“And that right there goes out to all the punks running down those long mean streets. ‘Twas a little ditty called ‘Stormtroopin!’ No guesses who we’re rapping about on that. I’d tell you the artist, but someone scrubbed the labels off the 45s. More killer shit like that from KXOB, live in the heart of Haven, with our megablock of classic rock.” It was a voice that could’ve sang on the platters he played, that’s how full and smooth the black wolf’s was, a stark contrast to his spindly frame, but a perfect match for those soulful green eyes.
He punched his mic’s mute button and sent out the next half-hour. The DJ kicked his legs up on the desk and took a long drag off his silver cigarette. Old World pinups and band posters festooned the small gray room, lit only by his one screen and the lights of the vintage console. He smiled at every one of his fine wolven women, and saluted the frozen, frenzied faces of killer musicians live on stage, all through the smoky haze.
His name; unimportant, even to himself. The only thing that mattered was keeping the music going, and the signal clear so all the hounds crazy enough to own a ham-radio in Haven were getting their money’s worth.
Then came a knock on the door.
Out came the DJ’s silver automatic. He wrapped his plaid flannel jacket around it, sure the same trick was being pulled on him. He’d had his bomb threats, his rough-ups, was almost rundown in the street. He blamed the Board for all the trouble. There was a strange part of him that felt the mother-brain running this den of digital sin couldn’t care less what he was playing, but the politician mindset was a whole other story. After all, the right idea at the right time could end careers, and we can’t have that, not when purpose is already in short supply.
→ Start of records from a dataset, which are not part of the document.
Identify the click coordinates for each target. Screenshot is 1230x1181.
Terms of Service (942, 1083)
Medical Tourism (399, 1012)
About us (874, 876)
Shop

He cocked an ear and pressed it to the door…nothing. No heavy breathers, no hitmen mumblings (they were getting sloppier by the day), not a drop of sound beyond the thunderous riffs flying through the air to all his listeners out in Radioland. He glanced through the peephole on the door, hesitant at first (saw someone get a slug in the eye this way), but soon it was safe to look.
Whoever had knocked was gone, and had slipped him an envelope beneath the door. A rather big one at that. The DJ had seen that trick before too; meant fumigate the office the second you open this. With the long, thin blade of his stiletto knife, he slid the top corner of the envelope back under the door. With a careful flick towards the hallway, he waited for the anthrax, the gas pellet, or whatever the hell the dear statesmen had tried throwing at him this time.
He waited for a hiss, a wisp, the odor to come in on a back draft, but the only thing it smelled of was “old.” The smell of his vinyl sleeves at the apartment, of the jukebox joints he bought them from. Musta been what record stores always have smelled like even when the wax was hot off the press.
“Shit man, the hell you lay on me?” the black wolf asked aloud, plucking up the white sleeve. When he finished opening it, all became crystal-clear. Someone had sent him an LP. And the note made it quite the special someone. The second the latest punk tune was finished, he faded the mix down and fired his mic on.
“Ladies and gentlemen, we have a request. Scared the shit outta me getting here, and friendly reminder, reach me at the P2P, not at home. From a fella we’ll call L.F.G. If you know this Wasteland friend, then you’ll know he is ‘Screaming for Vengeance!’ And so are we on KXOB. Don’t you ever pull a stunt like that on me again you sonofabitch.” Fortunately, all was smoothed out by the thunderous crunch of speeding twin guitars. At least his “assassin” had good taste.